The patients fasted for at least 4 hours before PET/CT. The blood glucose level was controlled before FDG injection. Acquisition was performed 60 to 90 minutes after intravenous injection of 4 MBg/kg of FDG, but no delayed acquisition was performed. All PET/CT studies were performed with a hybrid PET/CT scanner (Discovery LS, GE Medical Systems Inc., Waukesha, WI, USA) from the base of the skull to the proximal thighs without contrast-enhancement. The acquired data were (ordered-subset expectation maximization) iteratively reconstructed before and after attenuation correction.

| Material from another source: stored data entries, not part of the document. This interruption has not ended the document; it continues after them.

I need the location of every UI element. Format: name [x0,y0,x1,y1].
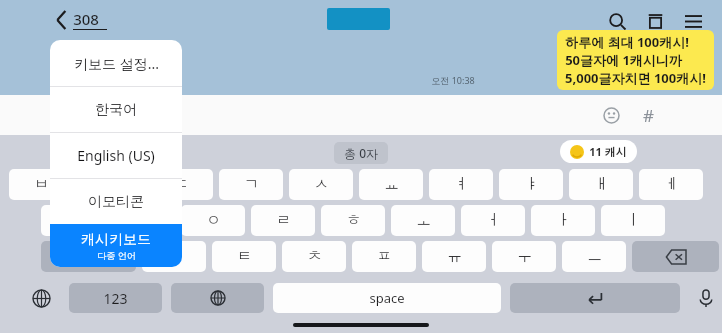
button[interactable]: 11 캐시 [560,140,637,163]
button[interactable]: 키보드 설정... [50,40,182,86]
button[interactable]: ㅂ [9,169,73,200]
button[interactable]: ㅁ [41,205,105,236]
button[interactable]: space [273,283,501,313]
staticText: 오전 10:38 [431,74,475,86]
button[interactable]: Shift [41,241,136,272]
button[interactable]: 총 0자 [334,142,388,164]
staticText: ㅈ [104,175,119,194]
button[interactable]: ㅓ [461,205,525,236]
button[interactable]: ㅈ [79,169,143,200]
staticText: 캐시키보드 [81,231,151,249]
button[interactable]: 123 [69,283,162,313]
button[interactable]: Emoji [596,100,626,130]
staticText: ㅣ [626,211,641,230]
button[interactable]: 이모티콘 [50,179,182,224]
staticText: ㅐ [594,175,609,194]
button[interactable]: ㅜ [492,241,556,272]
staticText: ㅔ [664,175,679,194]
staticText: ㅇ [206,211,221,230]
staticText: 키보드 설정... [74,54,159,73]
button[interactable]: Enter [510,283,680,313]
button[interactable]: Archive [640,6,670,36]
button[interactable]: 308 [52,6,111,33]
staticText: # [643,104,654,127]
button[interactable]: ㅋ [142,241,206,272]
button[interactable]: Menu [678,6,708,36]
staticText: 다중 언어 [97,249,136,261]
button[interactable]: ㅍ [352,241,416,272]
staticText: ㅍ [377,247,392,266]
button[interactable]: Voice input [690,280,722,316]
staticText: ㅡ [587,247,602,266]
button[interactable]: ㅏ [531,205,595,236]
button[interactable]: ㅗ [391,205,455,236]
staticText: ㅛ [384,175,399,194]
staticText: ㅌ [237,247,252,266]
button[interactable]: Hashtag [634,101,662,129]
staticText: 한국어 [95,101,137,119]
staticText: 이모티콘 [88,193,144,211]
staticText: ㄹ [276,211,291,230]
button[interactable]: English (US) [50,133,182,178]
button[interactable]: ㅕ [429,169,493,200]
staticText: ㅕ [454,175,469,194]
staticText: 50글자에 1캐시니까 [565,51,682,69]
staticText: ㅎ [346,211,361,230]
staticText: ㄴ [136,211,151,230]
staticText: ㅗ [416,211,431,230]
staticText: ㅁ [66,211,81,230]
staticText: ㄷ [174,175,189,194]
button[interactable]: ㅑ [499,169,563,200]
button[interactable]: ㅣ [601,205,665,236]
staticText: ㅜ [517,247,532,266]
button[interactable]: ㅊ [282,241,346,272]
button[interactable]: ㅠ [422,241,486,272]
button[interactable]: 한국어 [50,87,182,132]
button[interactable]: ㄹ [251,205,315,236]
button[interactable]: ㄷ [149,169,213,200]
button[interactable]: ㅌ [212,241,276,272]
staticText: ㅓ [486,211,501,230]
button[interactable]: Language [171,283,264,313]
staticText: ㅏ [556,211,571,230]
button[interactable]: Search [602,6,632,36]
button[interactable]: ㄴ [111,205,175,236]
button[interactable]: ㅇ [181,205,245,236]
staticText: ㅠ [447,247,462,266]
button[interactable]: ㅛ [359,169,423,200]
staticText: ㄱ [244,175,259,194]
button[interactable]: 하루에 최대 100캐시! [557,30,714,90]
staticText: ㅑ [524,175,539,194]
button[interactable]: ㅔ [639,169,703,200]
button[interactable]: ㅅ [289,169,353,200]
button[interactable]: ㅐ [569,169,633,200]
staticText: 308 [73,9,99,29]
staticText: ㅋ [167,247,182,266]
staticText: ㅊ [307,247,322,266]
button[interactable]: ㅡ [562,241,626,272]
button[interactable]: ㅎ [321,205,385,236]
staticText: 11 캐시 [589,144,627,159]
staticText: ㅅ [314,175,329,194]
staticText: space [369,289,405,307]
button[interactable]: Change keyboard [22,279,60,317]
staticText: 5,000글자치면 100캐시! [565,69,706,87]
button[interactable]: ㄱ [219,169,283,200]
button[interactable]: Backspace [632,241,719,272]
button[interactable]: 캐시키보드 [50,224,182,267]
staticText: 총 0자 [344,145,378,161]
staticText: 123 [103,289,128,308]
staticText: ㅂ [34,175,49,194]
staticText: English (US) [77,146,155,165]
staticText: 하루에 최대 100캐시! [565,33,689,51]
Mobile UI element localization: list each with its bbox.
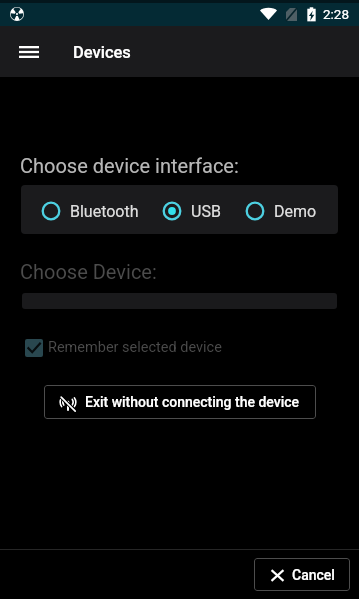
staticText: Devices	[73, 43, 131, 62]
staticText: Exit without connecting the device	[85, 394, 300, 410]
button[interactable]: Cancel	[254, 558, 350, 591]
button[interactable]: Bluetooth	[41, 185, 139, 234]
staticText: Demo	[274, 202, 317, 221]
button[interactable]: Demo	[245, 185, 317, 234]
staticText: 2:28	[323, 6, 350, 22]
staticText: Bluetooth	[70, 202, 139, 221]
staticText: Choose device interface:	[20, 154, 239, 177]
staticText: USB	[191, 202, 221, 221]
button[interactable]: Open navigation drawer	[8, 32, 48, 72]
staticText: Cancel	[292, 567, 335, 583]
button[interactable]: Remember selected device	[21, 334, 222, 361]
staticText: Choose Device:	[20, 260, 157, 283]
staticText: Remember selected device	[48, 339, 222, 356]
button[interactable]: Exit without connecting the device	[44, 385, 316, 419]
button[interactable]: USB	[162, 185, 221, 234]
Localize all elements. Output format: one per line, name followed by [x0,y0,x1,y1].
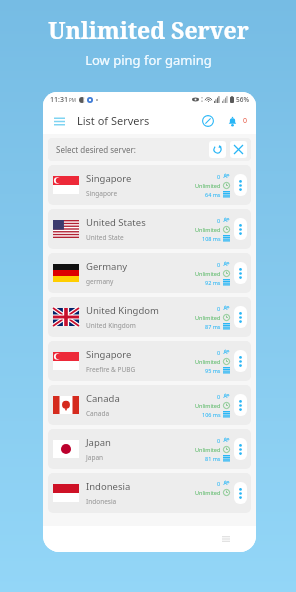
staticText: Select desired server: [56,144,136,155]
button[interactable]: Navigation [199,112,217,130]
button[interactable]: Menu [51,113,67,129]
staticText: United States [86,216,146,229]
staticText: 56% [236,95,249,104]
button[interactable]: Recents [218,531,234,547]
staticText: Unlimited [195,314,221,321]
staticText: germany [86,277,114,286]
staticText: United Kingdom [86,321,136,330]
button[interactable]: Japan [48,429,251,469]
staticText: 0 [217,480,221,487]
button[interactable]: More options [234,438,247,460]
staticText: Unlimited [195,402,221,409]
staticText: 87 ms [205,323,221,330]
staticText: Freefire & PUBG [86,365,136,374]
staticText: Unlimited Server [48,14,249,45]
staticText: Canada [86,409,110,418]
button[interactable]: Refresh [209,141,226,158]
button[interactable]: More options [234,394,247,416]
staticText: Unlimited [195,270,221,277]
staticText: Indonesia [86,480,131,493]
staticText: Unlimited [195,182,221,189]
staticText: Singapore [86,348,132,361]
staticText: 0 [217,305,221,312]
button[interactable]: More options [234,218,247,240]
staticText: 0 [217,261,221,268]
staticText: 0 [217,217,221,224]
staticText: 0 [217,173,221,180]
button[interactable]: Singapore [48,341,251,381]
button[interactable]: More options [234,174,247,196]
button[interactable]: More options [234,482,247,504]
staticText: 0 [243,116,248,126]
staticText: 0 [217,393,221,400]
staticText: Germany [86,260,128,273]
button[interactable]: Indonesia [48,473,251,513]
staticText: 64 ms [205,191,221,198]
button[interactable]: United States [48,209,251,249]
staticText: Unlimited [195,358,221,365]
button[interactable]: Notifications [223,112,241,130]
staticText: 0 [217,437,221,444]
staticText: List of Servers [77,113,150,128]
button[interactable]: United Kingdom [48,297,251,337]
staticText: 0 [217,349,221,356]
staticText: Low ping for gaming [85,51,212,69]
staticText: PM [69,97,76,103]
button[interactable]: Singapore [48,165,251,205]
staticText: Singapore [86,189,118,198]
staticText: Unlimited [195,226,221,233]
button[interactable]: More options [234,306,247,328]
button[interactable]: More options [234,350,247,372]
staticText: United State [86,233,124,242]
staticText: Japan [86,436,111,449]
staticText: 81 ms [205,455,221,462]
staticText: 92 ms [205,279,221,286]
staticText: 106 ms [202,411,221,418]
button[interactable]: Clear [230,141,247,158]
staticText: Singapore [86,172,132,185]
staticText: 11:31 [50,95,68,105]
staticText: Japan [86,453,104,462]
staticText: Unlimited [195,489,221,496]
button[interactable]: Canada [48,385,251,425]
button[interactable]: More options [234,262,247,284]
staticText: 108 ms [202,235,221,242]
staticText: 95 ms [205,367,221,374]
staticText: Unlimited [195,446,221,453]
staticText: United Kingdom [86,304,159,317]
staticText: Indonesia [86,497,117,506]
button[interactable]: Germany [48,253,251,293]
staticText: Canada [86,392,120,405]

PET/CT images were reassessed by a physician at the Department of Nuclear Medicine, who was blinded to endoscopic and histopathologic findings, to include patients with focal FDG uptake, to exclude those with segmental or diffuse FDG uptake, to record the location of colorectal FDG uptake sites and to measure the maximum standard uptake value (SUVmax) and the metabolic volume (MV) using automated SUV-based 3 D contouring software that was available at the workstation. MV was defined as the volume produced by segmentation at a fixed 50 % (MV50) or 30 % (MV30) of the SUVmax threshold obtained using a region-growing algorithm and using the maximum intensity voxel as seed [21].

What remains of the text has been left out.